*Aim of the task:*
Transcribe the records that follow exactly. Skip the pictures.

□ □ □ □ □

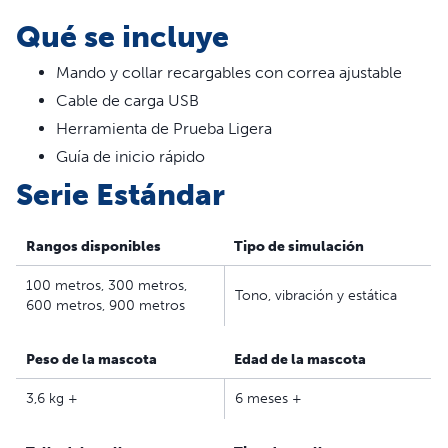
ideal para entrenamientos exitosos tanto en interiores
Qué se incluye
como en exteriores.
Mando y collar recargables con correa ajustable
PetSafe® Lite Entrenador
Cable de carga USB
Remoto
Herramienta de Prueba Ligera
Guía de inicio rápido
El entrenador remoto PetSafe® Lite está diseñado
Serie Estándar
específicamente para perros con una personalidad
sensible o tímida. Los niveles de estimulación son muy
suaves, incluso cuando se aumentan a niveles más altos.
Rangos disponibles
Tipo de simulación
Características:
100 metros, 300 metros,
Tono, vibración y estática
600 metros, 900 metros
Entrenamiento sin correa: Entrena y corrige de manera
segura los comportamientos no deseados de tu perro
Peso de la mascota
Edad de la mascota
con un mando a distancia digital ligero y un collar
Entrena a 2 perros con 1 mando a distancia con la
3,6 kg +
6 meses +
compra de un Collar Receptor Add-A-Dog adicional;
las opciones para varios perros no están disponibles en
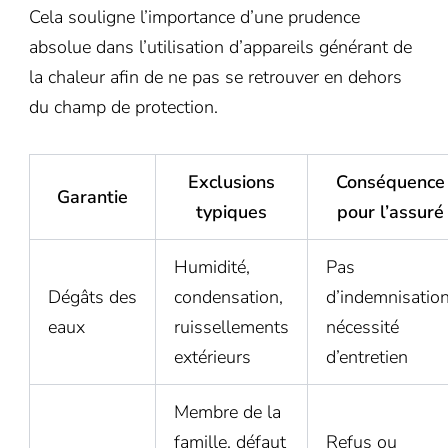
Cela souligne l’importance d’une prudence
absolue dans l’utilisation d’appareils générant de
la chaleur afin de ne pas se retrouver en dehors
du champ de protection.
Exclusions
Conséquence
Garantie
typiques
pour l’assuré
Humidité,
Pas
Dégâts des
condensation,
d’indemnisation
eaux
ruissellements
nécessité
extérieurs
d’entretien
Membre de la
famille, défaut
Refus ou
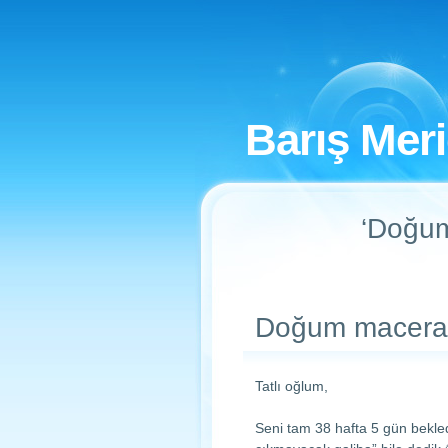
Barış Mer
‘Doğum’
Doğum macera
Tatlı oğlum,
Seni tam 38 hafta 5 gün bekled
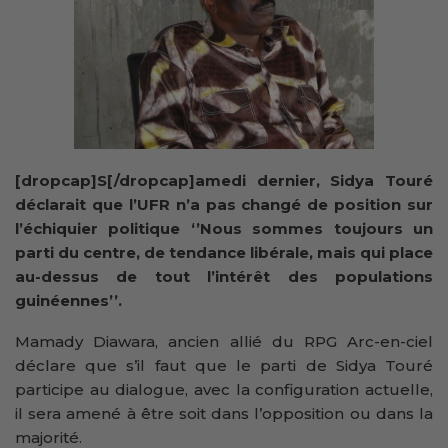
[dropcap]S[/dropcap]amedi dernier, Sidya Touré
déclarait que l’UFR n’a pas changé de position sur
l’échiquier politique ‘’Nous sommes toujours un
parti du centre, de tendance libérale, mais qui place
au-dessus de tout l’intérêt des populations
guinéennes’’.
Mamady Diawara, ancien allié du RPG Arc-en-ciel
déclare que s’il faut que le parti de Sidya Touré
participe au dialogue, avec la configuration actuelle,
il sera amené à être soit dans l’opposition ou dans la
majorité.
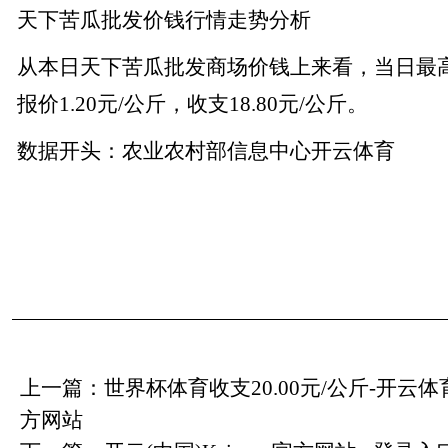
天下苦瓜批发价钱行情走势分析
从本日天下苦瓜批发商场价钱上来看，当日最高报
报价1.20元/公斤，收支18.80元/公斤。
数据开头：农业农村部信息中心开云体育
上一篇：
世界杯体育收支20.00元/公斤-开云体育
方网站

□ □ □ □ □

*Finished exercise:*
ideal para entrenamientos exitosos tanto en interiores
Qué se incluye
como en exteriores.
Mando y collar recargables con correa ajustable
PetSafe® Lite Entrenador
Cable de carga USB
Remoto
Herramienta de Prueba Ligera
Guía de inicio rápido
El entrenador remoto PetSafe® Lite está diseñado
Serie Estándar
específicamente para perros con una personalidad
sensible o tímida. Los niveles de estimulación son muy
suaves, incluso cuando se aumentan a niveles más altos.
Rangos disponibles
Tipo de simulación
Características:
100 metros, 300 metros,
Tono, vibración y estática
600 metros, 900 metros
Entrenamiento sin correa: Entrena y corrige de manera
segura los comportamientos no deseados de tu perro
Peso de la mascota
Edad de la mascota
con un mando a distancia digital ligero y un collar
Entrena a 2 perros con 1 mando a distancia con la
3,6 kg +
6 meses +
compra de un Collar Receptor Add-A-Dog adicional;
las opciones para varios perros no están disponibles en
Cela souligne l’importance d’une prudence
absolue dans l’utilisation d’appareils générant de
la chaleur afin de ne pas se retrouver en dehors
du champ de protection.
Exclusions
Conséquence
Garantie
typiques
pour l’assuré
Humidité,
Pas
Dégâts des
condensation,
d’indemnisation
eaux
ruissellements
nécessité
extérieurs
d’entretien
Membre de la
famille, défaut
Refus ou
Barış Mer
‘Doğum’
Doğum macera
Tatlı oğlum,
Seni tam 38 hafta 5 gün bekled
[dropcap]S[/dropcap]amedi dernier, Sidya Touré
déclarait que l’UFR n’a pas changé de position sur
l’échiquier politique ‘’Nous sommes toujours un
parti du centre, de tendance libérale, mais qui place
au-dessus de tout l’intérêt des populations
guinéennes’’.
Mamady Diawara, ancien allié du RPG Arc-en-ciel
déclare que s’il faut que le parti de Sidya Touré
participe au dialogue, avec la configuration actuelle,
il sera amené à être soit dans l’opposition ou dans la
majorité.
天下苦瓜批发价钱行情走势分析
从本日天下苦瓜批发商场价钱上来看，当日最高报
报价1.20元/公斤，收支18.80元/公斤。
数据开头：农业农村部信息中心开云体育
上一篇：
世界杯体育收支20.00元/公斤-开云体育
方网站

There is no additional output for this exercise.